Other countries don’t have these same kinds of problems because other countries don’t have the same political system we do, and their citizens are more homogeneous and less contentious than ours are…and, IMHO, they are more willing to let their governments do what they think is best than our citizens are, or their governments are in better positions to DO stuff that they think is ‘best for the people’, despite what the people necessarily think of that in the short term. Consider France and it’s nuclear power system (which isn’t all that popular with a lot of French citizens)…then consider our own languishing nuclear power industry here in the US. Huge difference, no?

Actually, I think just about any system would be better than what we currently have. Myself, I think that a ‘real’ free market system would work better in the US than either what we had and what we are seemingly getting with this new bill, but it’s as likely as us getting European style UHC (which this bill definitely is NOT giving us), because of the way American’s and American politics works. So, of the things we actually COULD do (in the real world), then this new system we are getting is probably about as good as it gets. It’s costly, will probably be more so as it bloats up, but it does fix a number of problems…and who knows? Maybe it will pave the way for an even better system. I’m just not going to hold my breath, because at the end of the day, it’s going to be deformed and changed by our system (at some point the Republican’s will gain more power and start to change it, the voting public will either love it and vote for more or hate it and scream for budget cuts and savings, etc) because that is the American way.
At any rate, I think I’ll leave you all to it as I don’t have much more to add and RL is seriously hammering me atm.

-XT

IMM claims that the homicide rate in the US is a major factor in our lower life expectancy as compared to Europe. He of course offers so cites - the reason for which will soon become clear.

First, the mortality rate in the US from all causes is 810.4 per 100,000 population. Cite. The homicide rate for the US averaged 8.8. Cite. Puerto Rico brings up the average a lot, as you can see from the table a bit lower down in the page. The South is much higher than New England (only 2.4). Thus, murder rates won’t have much of an impact on mortality rates, even if Europe is 0.
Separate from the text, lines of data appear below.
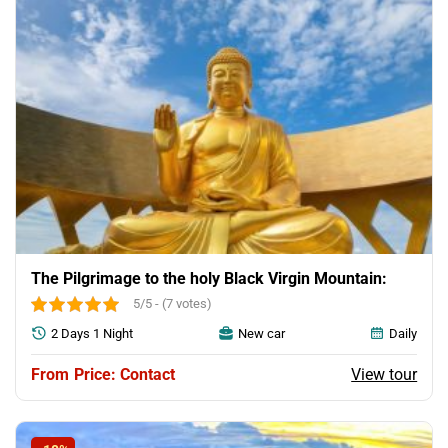
The Pilgrimage to the holy Black Virgin Mountain:
5/5 - (7 votes)
2 Days 1 Night
New car
Daily
View tour
Price: Contact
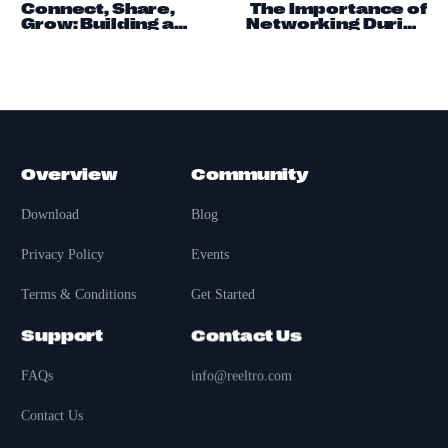
Connect, Share,
The Importance of
Grow: Building a
Networking During
Community on
Economic
Reeltro
Downturns
Overview
Community
Download
Blog
Privacy Policy
Events
Terms & Conditions
Get Started
Support
Contact Us
FAQs
info@reeltro.com
Contact Us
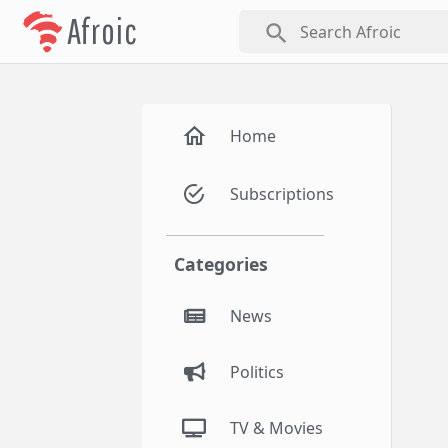
Afroic
search
Home
Subscriptions
Categories
News
Politics
TV & Movies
However, there is another source of mortality - suicide. This cite has a graph of murder and suicide rates by region, with European murder rates much lower than those of the Americas, but suicide rates much higher. Now, Latin American countries have a much higher murder rate than we do, but a lower suicide rate. You can find a table of suicide
rates per country here. It is split by male and female, since these rates are significantly different. The rates in the US are 17.7 and 4.5 respectively (per 100K) or averaging about 11 assuming roughly equal distributions. In France it is 25.5 and 9.0, averaging 17. If the homicide rate in France is above 2 per 100K, they lose more to violence than we do, but even if it were 0 the difference of 2 per 100K is not enough to affect much of anything.
Thus, murder rates cannot explain the difference in mortality rates. You’d be much better off going with the fatty defense, which isn’t so obviously bogus.